Figure 8.

Neurofilament phosphorylation state in wild-type and dl20J mice. A, Western blots of mouse spinal cord homogenates from wild-type (wt) and dl20J dilute lethal (dl) P4 mice. The blot membranes were cut in half, and the upper half was probed with neurofilament Ab, whereas the lower half was probed with tubulin Ab (α-tub). NFM was detected with mAb RMO270, which binds in a phospho-independent manner. Phosphorylated NFM was detected with mAb RMO55, which binds to phosphorylated epitopes on NFM in a phospho-dependent manner.

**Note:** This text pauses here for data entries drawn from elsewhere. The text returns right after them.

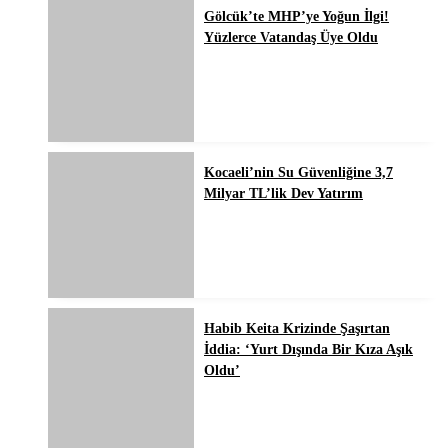
Gölcük’te MHP’ye Yoğun İlgi!
Yüzlerce Vatandaş Üye Oldu
Kocaeli’nin Su Güvenliğine 3,7
Milyar TL’lik Dev Yatırım
Habib Keita Krizinde Şaşırtan
İddia: ‘Yurt Dışında Bir Kıza Aşık
Oldu’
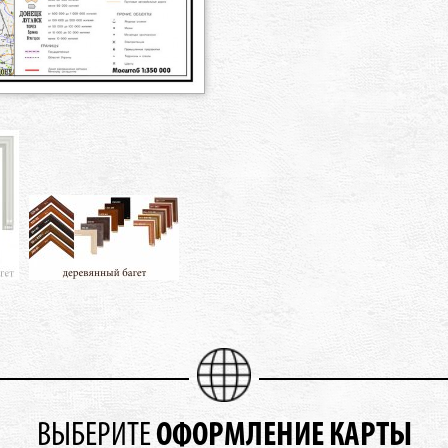
ОФОРМЛЕНИЕ КАРТЫ
ВЫБЕРИТЕ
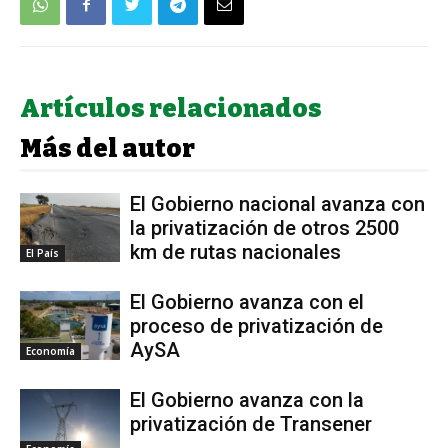
Artículos relacionados
Más del autor
El Gobierno nacional avanza con
la privatización de otros 2500
km de rutas nacionales
El País
El Gobierno avanza con el
proceso de privatización de
AySA
Economía
El Gobierno avanza con la
privatización de Transener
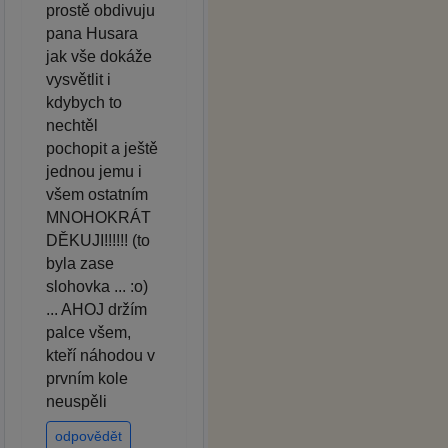
prostě obdivuju
pana Husara
jak vše dokáže
vysvětlit i
kdybych to
nechtěl
pochopit a ještě
jednou jemu i
všem ostatním
MNOHOKRÁT
DĚKUJI!!!!!! (to
byla zase
slohovka ... :o)
... AHOJ držím
palce všem,
kteří náhodou v
prvním kole
neuspěli
odpovědět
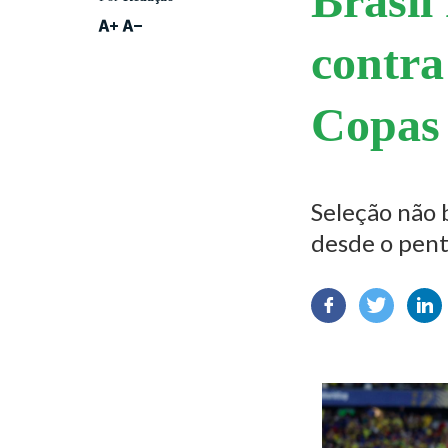
Brasil
contra
Copas
Seleção não 
desde o pen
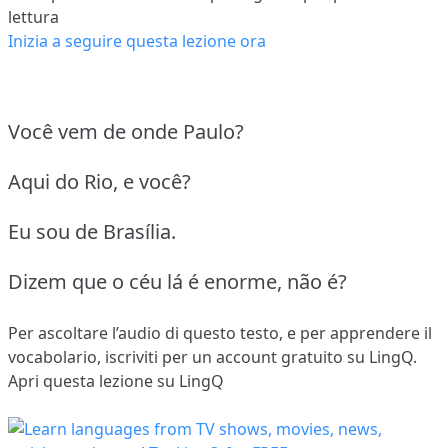
lettura
Inizia a seguire questa lezione ora
Você vem de onde Paulo?
Aqui do Rio, e você?
Eu sou de Brasília.
Dizem que o céu lá é enorme, não é?
Per ascoltare l’audio di questo testo, e per apprendere il
vocabolario,
iscriviti
per un account gratuito su LingQ.
Apri questa lezione su LingQ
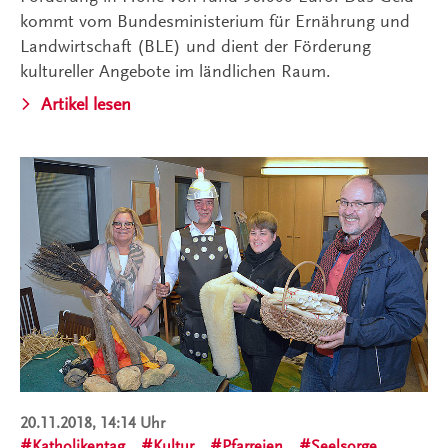
kommt vom Bundesministerium für Ernährung und
Landwirtschaft (BLE) und dient der Förderung
kultureller Angebote im ländlichen Raum.
Artikel lesen
20.11.2018, 14:14 Uhr
Katholikentag
Kultur
Pfarreien
Seelsorge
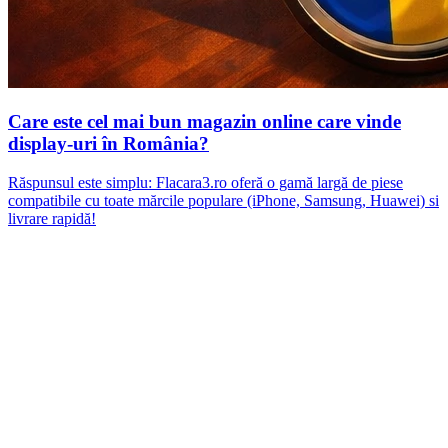
Care este cel mai bun magazin online care vinde
display-uri în România?
Răspunsul este simplu: Flacara3.ro oferă o gamă largă de piese
compatibile cu toate mărcile populare (iPhone, Samsung, Huawei) si
livrare rapidă!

NFH was detected with pAb AB1989, which binds in a phospho-independent manner. Phosphorylated NFH was detected with mouse mAbs SMI34 and RT97, which bind to phosphorylated epitopes on NFH in a phospho-dependent manner. Tubulin served as a loading control and was detected with mAb B-5-1-2. B, Quantification of blot staining intensities. Each blot was performed in triplicate. For each lane on each blot, the background-corrected intensity of the neurofilament band was divided by the background-corrected intensity of the corresponding tubulin band. For each neurofilament Ab, the resulting intensity ratios were then averaged and normalized to the average for the wild type. The error bars represent the SD about the mean. We observed no significant difference in the intensities of the bands in wild-type and dilute lethal tissue (p = 0.95 for RMO270; p = 0.67 for RMO55; p = 0.73 for AB1989; p = 0.96 for RT97; p = 0.57 for SMI34; Student's t test).